[Fp16] MIOpen integration or layout transpose issue with FP16_INF and FP16_MAX

junliume commented 10 months ago

[Observations] On gfx90a platform, with the input input.txt

# /opt/rocm/bin/MIOpenDriver convfp16 -n 5 -c 1 -H 3 -W 3 -k 3 -y 1 -x 1 -p 0 -q 0 -u 1 -v 1 -l 1 -j 1 -m conv -g 1 -F 4 -t 1 -V 0 --dump_output 1 --in_data input.txt.bin --dout_data dout.txt.bin
MIOpenDriver convfp16 -n 5 -c 1 -H 3 -W 3 -k 3 -y 1 -x 1 -p 0 -q 0 -u 1 -v 1 -l 1 -j 1 -m conv -g 1 -F 4 -t 1 -V 0 --dump_output 1 --in_data input.txt.bin --dout_data dout.txt.bin
Read data from input file input.txt.bin
Could not open file dout.txt.bin for reading
PRNG seed: 12345678
Wrote output to file dump_in.bin
Wrote output to file dump_dout.bin
MIOpen Backward Weights Conv. Algorithm: 5, Solution: 110/ConvAsmImplicitGemmGTCDynamicWrwXdlopsNHWC
GPU Kernel Time Backward Weights Conv. Elapsed: 0.024996 ms (average)
stats: name, n, c, ho, wo, x, y, k, flopCnt, bytesRead, bytesWritten, GFLOPs, GB/s, timeMs
stats: bwdw-conv1x1u1, 5, 1, 3, 3, 1, 1, 3,  270, 0, 0, 0, 0, 0.024996
Wrote output to file dump_bwd_dwei_gpu.bin

The IGEMM kernel gave output:

[65504. 65504. 65504.]

But the expected output (from direct convolution) should be:

[inf, inf, inf]

[Analysis]

65504 is FP16_MAX
It is determined that the iGEMM kernel actually generates INF
@JehandadKhan @atamazov Now it is suspected that during data-layout transpose or MIOpen integration, the INF is reinterpreted as MAX?

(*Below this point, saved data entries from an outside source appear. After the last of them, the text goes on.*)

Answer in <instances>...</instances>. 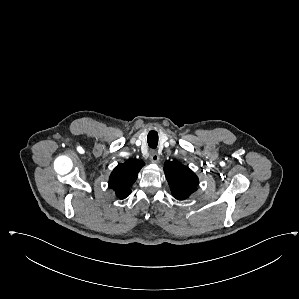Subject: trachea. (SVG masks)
I'll return each instance as SVG.
<instances>
[{
  "instance_id": "3493384b",
  "label": "trachea",
  "mask_w": 299,
  "mask_h": 299,
  "mask_svg": "<svg viewBox=\"0 0 299 299\" xmlns=\"http://www.w3.org/2000/svg\"><path fill=\"white\" fill-rule=\"evenodd\" d=\"M147 142L150 148H156L158 145V134L156 131L152 130L148 133Z\"/></svg>"
}]
</instances>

@carlushuang could you help to comment on this issue if anything is missing? Thanks!

carlushuang commented 10 months ago

hotfix is here: https://github.com/ROCmSoftwarePlatform/MIOpen/pull/2497

carlushuang commented 10 months ago

The root cause is in this case wrw kernel using atomic, and in the solver it will use CastTensor() function to cast from fp32->fp16 However, the in the source code of cast function : src\kernels\MIOpenSubTensorOpWithCastTensorKernel.cl, it will clamp to MAX value.

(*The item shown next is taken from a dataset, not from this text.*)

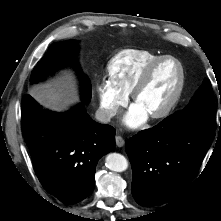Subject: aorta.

            _FLOAT_SRC temp_src = *(src + sindex + srcOffset);
#if MIOPEN_SRC_TYPE == 3 && MIOPEN_DST_TYPE == 4
            temp_src *= alpha;
            *(dst + dindex + dstOffset) = float_to_bfloat16(temp_src);
#else
            bool over_flow = (alpha * ((float)temp_src)) >= ((float)MAX_VAL);
            *(dst + dindex + dstOffset) =
                (_FLOAT_DST)(over_flow ? MAX_VAL : alpha * ((float)temp_src));
#endif
        }

@junliume I think need some one to evaluate why here need clamp to MAX

atamazov commented 10 months ago

@junliume @JehandadKhan @carlushuang First of all, it should be noted that the convolution code we generate is focused on performance, not IEEE-754 correctness. Convolutions should provide maximum performance, provided that the accuracy is sufficient for the neural networks to function correctly.

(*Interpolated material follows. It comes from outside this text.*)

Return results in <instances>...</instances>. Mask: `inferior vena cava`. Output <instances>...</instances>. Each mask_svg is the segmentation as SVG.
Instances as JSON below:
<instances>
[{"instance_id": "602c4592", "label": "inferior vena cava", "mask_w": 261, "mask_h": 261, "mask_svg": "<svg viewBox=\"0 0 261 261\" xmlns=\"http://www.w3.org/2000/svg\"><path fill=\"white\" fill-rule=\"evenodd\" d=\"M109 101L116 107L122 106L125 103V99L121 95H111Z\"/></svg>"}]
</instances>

That is why the OpenCL kernels (for example) are compiled with the -cl-fast-relaxed-math option, which neither guarantees high precision for many operations nor provides correct handling of special numbers. In particular, this option enables -cl-finite-math-only, whose meaning is obvious. See https://man.opencl.org/clBuildProgram.html for more info. HIP and ASM kernels are expected to follow the same policy wrt precision vs performance.

Please also note that the result of MAX instead of INF can be interpreted as a difference of 1ULP, which is sufficient accuracy for convolutions ;)

So the test that checks for INF on output is questionable.

From the other hand, if we want to make the test passing, fixing the cast kernel (as triaged by @carlushuang) is a way to go. But please note that while this resolves the immediate problem, we cannot always guarantee the expected special number result (INF) due to the the above.

WRT the implementation of the full-blown fix. Git blame shows that over_flow flag is used in the kernels from the beginning. That is all what I found in the public repo. Therefore I highly recommend:

(1) Investigate the code (git blame and observe review comments etc) in the private repo, starting from https://github.com/AMDComputeLibraries/MLOpen/pull/1327
(2) If the investigation gives clear results (we want to know why this conversion of INF to MAX is performed), then develop and apply correct fix.
(3) Otherwise (if we do not clearly know the reasons of the questionable conversion), I recommend skipping it but only when the kernel is used in BwdData and BwdWeights convolutions. That would require adding one more build-time parameter to the kernel or adding one more real-time parameter.
(3) Similar fix should be applied to other casting kernels and other convolution solvers that leverage them.

@carlushuang Thanks for triaging the issue!

ekuznetsov139 commented 10 months ago

I want to make two points. First, frameworks rely on backward convolution kernels for fp16 (and likewise fp8) producing infs when computation results overflow. It is not an IEEE-754 compliance issue, it is a fundamental requirement.

Second, whatever the reasoning was for that clamp into finite range, we can probably agree that applying it only on the positive side can't possibly be correct.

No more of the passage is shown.